#### What the task asks
Scan the listing beneath this sentence. Report each line with the word "globo".
╔══
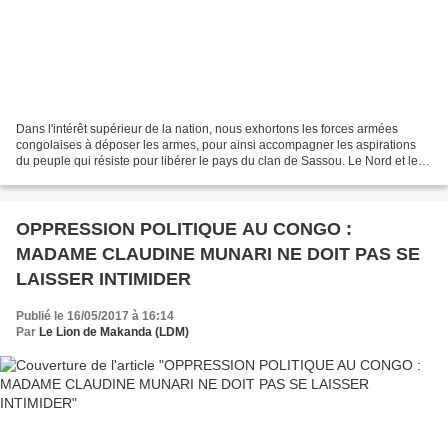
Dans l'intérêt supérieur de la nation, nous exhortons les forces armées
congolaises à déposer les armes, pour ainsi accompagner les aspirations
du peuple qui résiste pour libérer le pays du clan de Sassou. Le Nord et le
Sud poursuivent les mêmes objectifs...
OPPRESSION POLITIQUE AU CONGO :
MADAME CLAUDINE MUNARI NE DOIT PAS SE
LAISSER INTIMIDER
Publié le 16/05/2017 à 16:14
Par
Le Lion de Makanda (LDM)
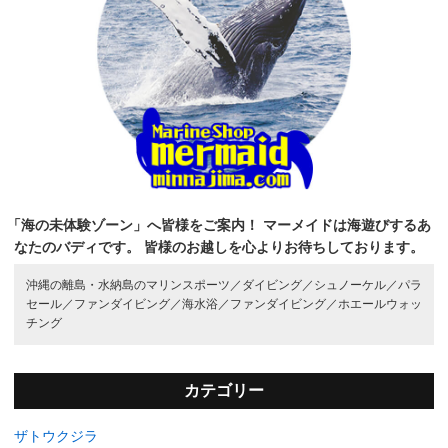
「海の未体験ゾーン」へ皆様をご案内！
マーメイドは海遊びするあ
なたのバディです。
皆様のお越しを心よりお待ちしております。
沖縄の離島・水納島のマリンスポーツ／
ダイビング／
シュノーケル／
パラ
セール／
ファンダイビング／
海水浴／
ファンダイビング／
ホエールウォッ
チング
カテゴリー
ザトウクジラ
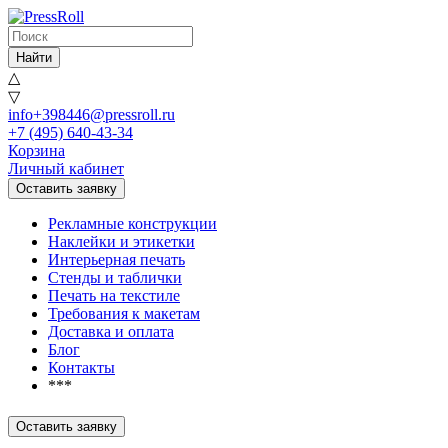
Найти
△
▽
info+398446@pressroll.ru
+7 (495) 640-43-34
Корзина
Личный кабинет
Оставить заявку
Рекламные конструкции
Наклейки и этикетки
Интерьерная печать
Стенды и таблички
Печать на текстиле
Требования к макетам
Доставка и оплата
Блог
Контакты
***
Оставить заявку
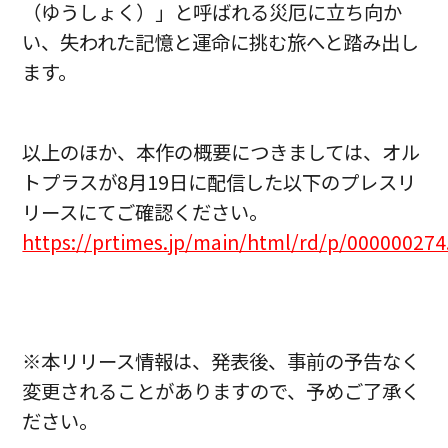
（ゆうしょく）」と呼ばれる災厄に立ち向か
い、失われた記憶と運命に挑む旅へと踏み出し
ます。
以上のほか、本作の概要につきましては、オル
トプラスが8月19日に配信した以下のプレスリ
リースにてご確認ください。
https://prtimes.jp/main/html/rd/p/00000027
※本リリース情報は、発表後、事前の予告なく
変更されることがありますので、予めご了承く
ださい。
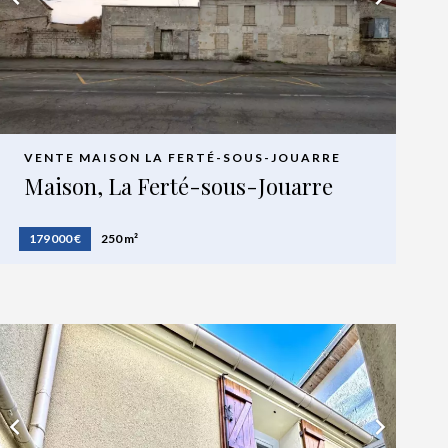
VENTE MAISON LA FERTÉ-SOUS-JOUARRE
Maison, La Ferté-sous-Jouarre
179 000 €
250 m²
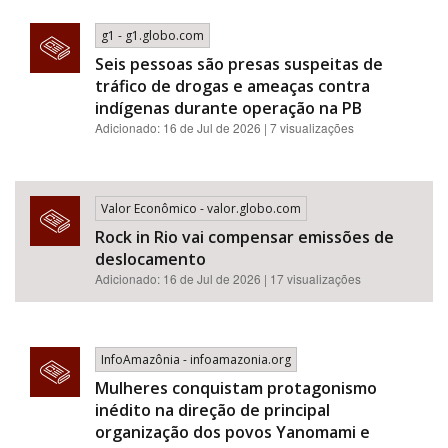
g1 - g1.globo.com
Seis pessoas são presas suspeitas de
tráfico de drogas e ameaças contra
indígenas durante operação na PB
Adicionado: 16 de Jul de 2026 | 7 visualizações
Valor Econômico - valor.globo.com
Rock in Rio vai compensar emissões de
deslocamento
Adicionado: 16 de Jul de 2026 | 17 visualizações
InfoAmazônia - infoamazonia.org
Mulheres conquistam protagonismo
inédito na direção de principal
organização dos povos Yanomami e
╚══
╔══
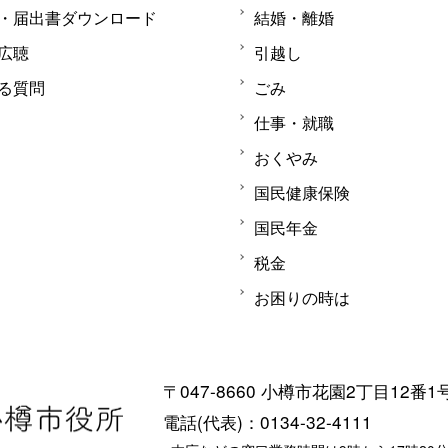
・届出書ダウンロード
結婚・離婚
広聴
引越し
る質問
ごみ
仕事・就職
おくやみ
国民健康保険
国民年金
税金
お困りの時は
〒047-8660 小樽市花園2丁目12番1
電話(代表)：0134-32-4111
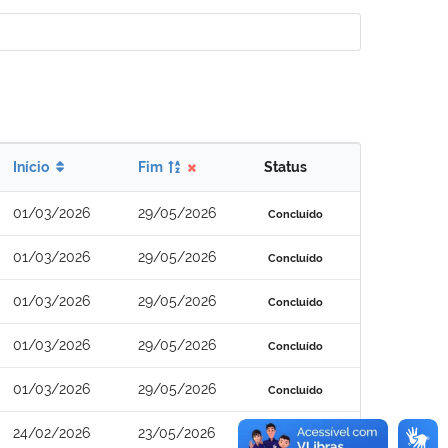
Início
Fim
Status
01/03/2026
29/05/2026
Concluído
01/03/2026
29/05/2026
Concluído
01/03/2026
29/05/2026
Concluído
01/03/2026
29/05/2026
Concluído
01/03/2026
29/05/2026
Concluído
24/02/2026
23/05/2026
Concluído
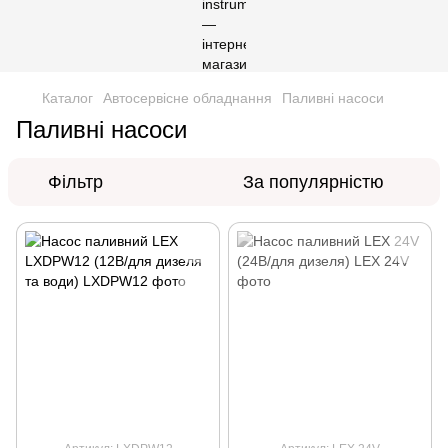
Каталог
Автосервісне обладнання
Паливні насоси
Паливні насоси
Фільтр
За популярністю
╚══
#### Task answer
g1 - g1.globo.com
Valor Econômico - valor.globo.com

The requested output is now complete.